Nas hipóteses em que fica caracterizada a fraude à execução, a declaração de ineficácia de um acordo homologado judicialmente dispensa a propositura de ação anulatória autônoma. Com esse entendimento, a 3ª Turma do Superior Tribunal de Justiça considerou suficiente a decisão interlocutória proferida nos autos de cumprimento de sentença e manteve acórdão do Tribunal de Justiça de São Paulo (TJ-SP) que, em ação de despejo, deu provimento ao recurso do proprietário do imóvel para anular o acordo pelo qual o devedor, antigo locatário, transferiu à ex-esposa dois quadros que haviam sido requeridos para o pagamento da dívida locatícia.

O devedor alegou que a transferência dos quadros se deu em razão de acordo homologado judicialmente pela vara de família, em ação de alimentos. Contudo, por verificar fraude, e considerando que o devedor não tinha outros bens, o tribunal paulista acolheu o pedido do credor.

O relator do caso no STJ, ministro Marco Aurélio Bellizze, explicou que o artigo 966, parágrafo 4º, do Código de Processo Civil (CPC) estabelece que o cabimento da ação anulatória está restrito ao reconhecimento de vícios de ato das partes ou de outros participantes do processo. Não se trata, portanto, de desconstituir a sentença, que é apenas homologatória do acordo.

Para o ministro, no caso em julgamento, não se pretendia a declaração de invalidade do acordo e da decisão homologatória, o que exigiria a propositura da ação anulatória, mas o reconhecimento de que o acordo não surtirá efeitos em relação ao credor, em razão da fraude à execução — a qual, além de gerar prejuízos ao credor, atenta contra a função do Estado-juiz, pois leva um processo já instaurado à inutilidade.

Ao contrário da fraude contra credores, acrescentou o ministro, não é necessária a propositura de ação específica para o reconhecimento da fraude à execução, sendo suficiente o protocolo de mera petição, salvo nos casos de alienação judicial do bem.

Declaração de ineficácia
Bellizze destacou também que o parágrafo 1º do artigo 792 do CPC prevê que “a alienação em fraude à execução é ineficaz em relação ao exequente”. Nas palavras do ministro, isso quer dizer que não se anula o negócio jurídico que configurou o ato fraudulento, mas apenas se declara a sua ineficácia em relação ao credor prejudicado.

O magistrado ressaltou que o STJ, preocupado em proteger o terceiro de boa-fé, estabeleceu em sua jurisprudência que o reconhecimento da fraude à execução exige o registro da penhora do bem alienado ou a demonstração de má-fé do terceiro adquirente.
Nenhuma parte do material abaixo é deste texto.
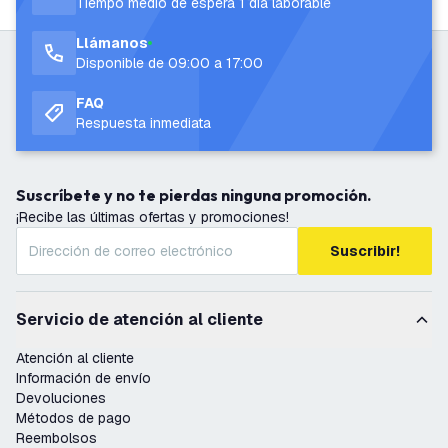
Tiempo medio de espera 1 día laborable
Llámanos
Disponible de 09:00 a 17:00
FAQ
Respuesta inmediata
Suscríbete y no te pierdas ninguna promoción.
¡Recibe las últimas ofertas y promociones!
Suscribir!
Servicio de atención al cliente
Atención al cliente
Información de envío
Devoluciones
Métodos de pago
Reembolsos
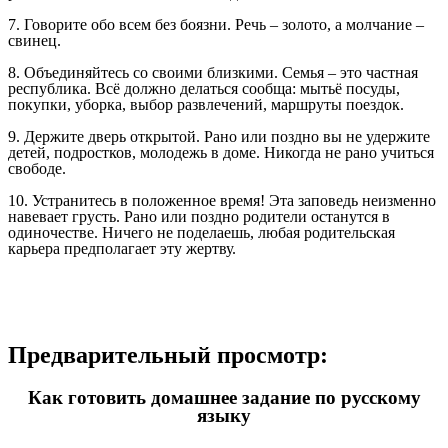
7. Говорите обо всем без боязни. Речь – золото, а молчание –
свинец.
8. Объединяйтесь со своими близкими. Семья – это частная
республика. Всё должно делаться сообща: мытьё посуды,
покупки, уборка, выбор развлечений, маршруты поездок.
9. Держите дверь открытой. Рано или поздно вы не удержите
детей, подростков, молодежь в доме. Никогда не рано учиться
свободе.
10. Устранитесь в положенное время! Эта заповедь неизменно
навевает грусть. Рано или поздно родители останутся в
одиночестве. Ничего не поделаешь, любая родительская
карьера предполагает эту жертву.
Предварительный просмотр:
Как готовить домашнее задание по русскому
языку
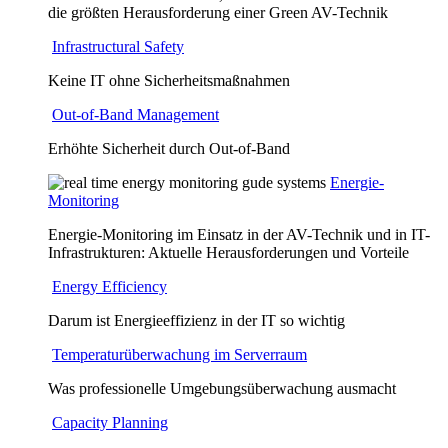
die größten Herausforderung einer Green AV-Technik
Infrastructural Safety
Keine IT ohne Sicherheitsmaßnahmen
Out-of-Band Management
Erhöhte Sicherheit durch Out-of-Band
Energie-
Monitoring
Energie-Monitoring im Einsatz in der AV-Technik und in IT-
Infrastrukturen: Aktuelle Herausforderungen und Vorteile
Energy Efficiency
Darum ist Energieeffizienz in der IT so wichtig
Temperaturüberwachung im Serverraum
Was professionelle Umgebungsüberwachung ausmacht
Capacity Planning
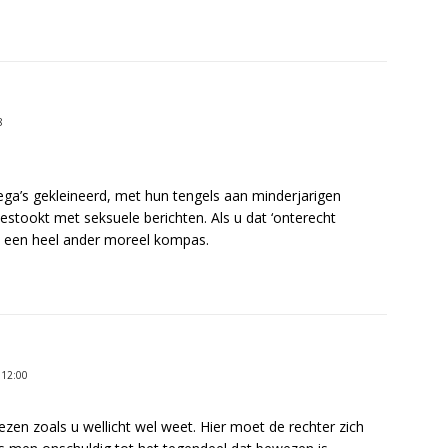
8
a’s gekleineerd, met hun tengels aan minderjarigen
estookt met seksuele berichten. Als u dat ‘onterecht
k een heel ander moreel kompas.
12:00
zen zoals u wellicht wel weet. Hier moet de rechter zich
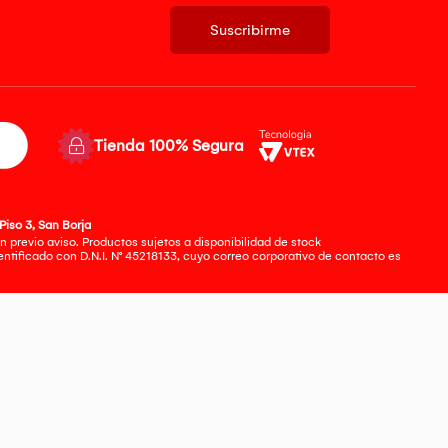
Suscribirme
Tienda 100% Segura
Piso 3, San Borja
 previo aviso. Productos sujetos a disponibilidad de stock
tificado con D.N.I. N° 45218133, cuyo correo corporativo de contacto es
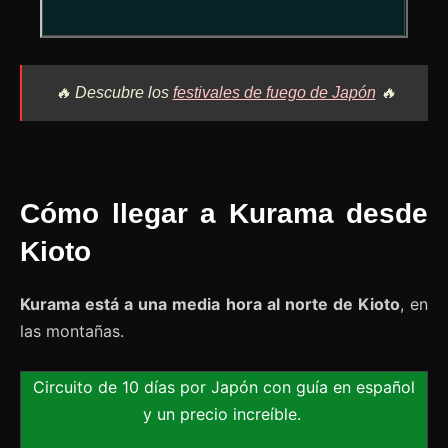
🔥 Descubre los
festivales de fuego de Japón
🔥
Cómo llegar a Kurama desde
Kioto
Kurama está a una media hora al norte de Kioto
, en
las montañas.
Circuito de 10 días por Japón con guía en español
y un precio increíble.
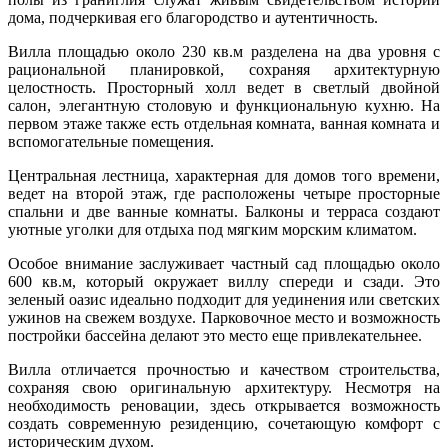
дома, подчеркивая его благородство и аутентичность.
Вилла площадью около 230 кв.м разделена на два уровня с
рациональной планировкой, сохраняя архитектурную
целостность. Просторный холл ведет в светлый двойной
салон, элегантную столовую и функциональную кухню. На
первом этаже также есть отдельная комната, ванная комната и
вспомогательные помещения.
Центральная лестница, характерная для домов того времени,
ведет на второй этаж, где расположены четыре просторные
спальни и две ванные комнаты. Балконы и терраса создают
уютные уголки для отдыха под мягким морским климатом.
Особое внимание заслуживает частный сад площадью около
600 кв.м, который окружает виллу спереди и сзади. Это
зеленый оазис идеально подходит для уединения или светских
ужинов на свежем воздухе. Парковочное место и возможность
постройки бассейна делают это место еще привлекательнее.
Вилла отличается прочностью и качеством строительства,
сохраняя свою оригинальную архитектуру. Несмотря на
необходимость реновации, здесь открывается возможность
создать современную резиденцию, сочетающую комфорт с
историческим духом.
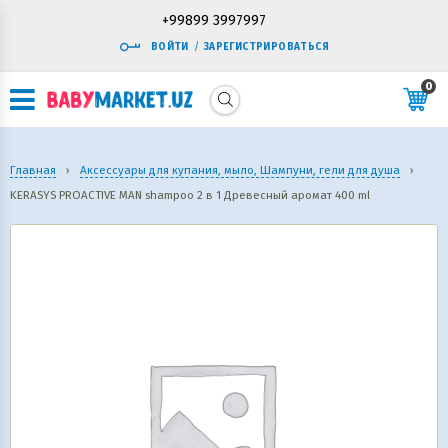
+99899 3997997
ВОЙТИ
/
ЗАРЕГИСТРИРОВАТЬСЯ
0
Главная
›
Аксессуары для купания, мыло, Шампуни, гели для душа
›
KERASYS PROACTIVE MAN shampoo 2 в 1 Древесный аромат 400 ml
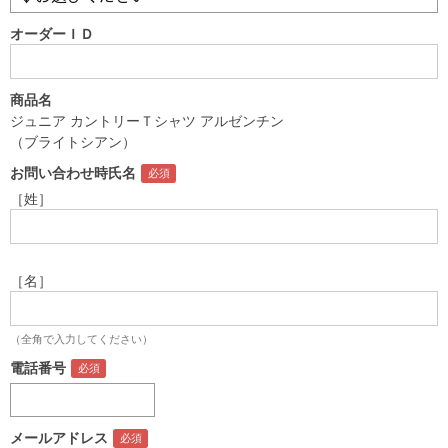
オーダーＩＤ
商品名
ジュニア カントリーＴシャツ アルゼンチン
（ブライトシアン）
お問い合わせ時氏名
［姓］
［名］
（全角で入力してください）
電話番号
メールアドレス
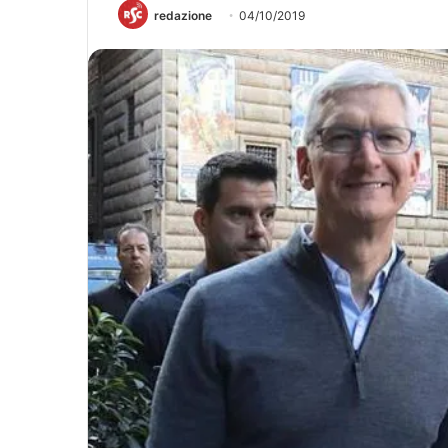
redazione
04/10/2019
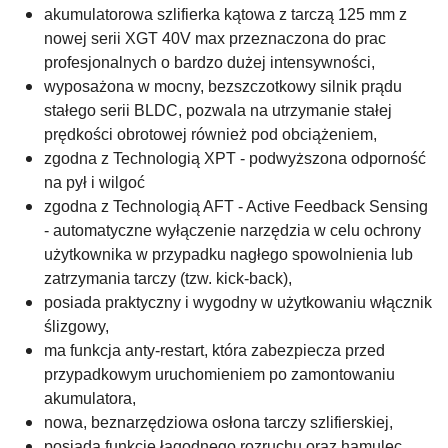
akumulatorowa szlifierka kątowa z tarczą 125 mm z
nowej serii XGT 40V max przeznaczona do prac
profesjonalnych o bardzo dużej intensywności,
wyposażona w mocny, bezszczotkowy silnik prądu
stałego serii BLDC, pozwala na utrzymanie stałej
prędkości obrotowej również pod obciążeniem,
zgodna z Technologią XPT - podwyższona odporność
na pył i wilgoć
zgodna z Technologią AFT - Active Feedback Sensing
- automatyczne wyłączenie narzędzia w celu ochrony
użytkownika w przypadku nagłego spowolnienia lub
zatrzymania tarczy (tzw. kick-back),
posiada praktyczny i wygodny w użytkowaniu włącznik
ślizgowy,
ma funkcja anty-restart, która zabezpiecza przed
przypadkowym uruchomieniem po zamontowaniu
akumulatora,
nowa, beznarzędziowa osłona tarczy szlifierskiej,
posiada funkcję łagodnego rozruchu oraz hamulec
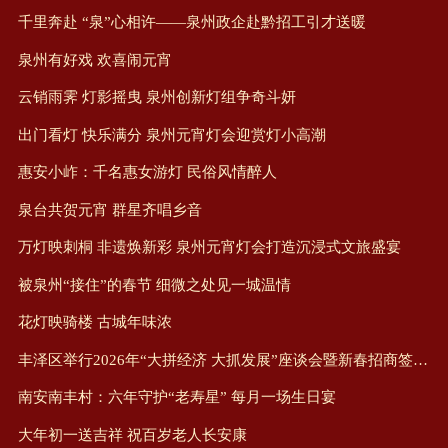
千里奔赴 “泉”心相许——泉州政企赴黔招工引才送暖
泉州有好戏 欢喜闹元宵
云销雨霁 灯影摇曳 泉州创新灯组争奇斗妍
出门看灯 快乐满分 泉州元宵灯会迎赏灯小高潮
惠安小岞：千名惠女游灯 民俗风情醉人
泉台共贺元宵 群星齐唱乡音
万灯映刺桐 非遗焕新彩 泉州元宵灯会打造沉浸式文旅盛宴
被泉州“接住”的春节 细微之处见一城温情
花灯映骑楼 古城年味浓
丰泽区举行2026年“大拼经济 大抓发展”座谈会暨新春招商签约大会
南安南丰村：六年守护“老寿星” 每月一场生日宴
大年初一送吉祥 祝百岁老人长安康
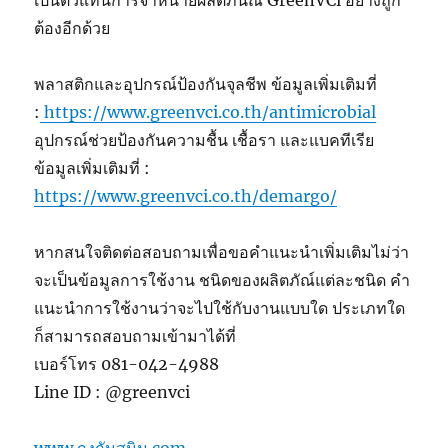
ต้องอีกด้วย
พลาสติกและอุปกรณ์ป้องกันจุลชีพ ข้อมูลเพิ่มเติมที่
:
https://www.greenvci.co.th/antimicrobial
อุปกรณ์ช่วยป้องกันความชื้น เชื้อรา และแบคทีเรีย
ข้อมูลเพิ่มเติมที่ :
https://www.greenvci.co.th/demargo/
หากสนใจติดต่อสอบถามเพื่อขอคำแนะนำเพิ่มเติมไม่ว่า
จะเป็นข้อมูลการใช้งาน ชนิดของผลิตภัณ์แต่ละชนิด คำ
แนะนำการใช้งานว่าจะไปใช้กับงานแบบใด ประเภทใด
ก็สามารถสอบถามเข้ามาได้ที่
เบอร์โทร 081-042-4988
Line ID : @greenvci
www.ถุงกันสนิม.com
No caso em exame, Bellizze considerou flagrante a má-fé por trás do acordo entre o devedor e sua ex-esposa, que foi homologado pouco mais de um mês após a Justiça reconhecer a dívida de aluguel e que, segundo o TJ-SP, envolveu a transferência de bens móveis por valores abaixo dos de mercado.

“Não pode o Poder Judiciário subscrever um ato manifestamente fraudulento e impor ao exequente lesado o tormento de ajuizar uma nova ação para se reconhecer a ineficácia do ato”, afirmou o relator.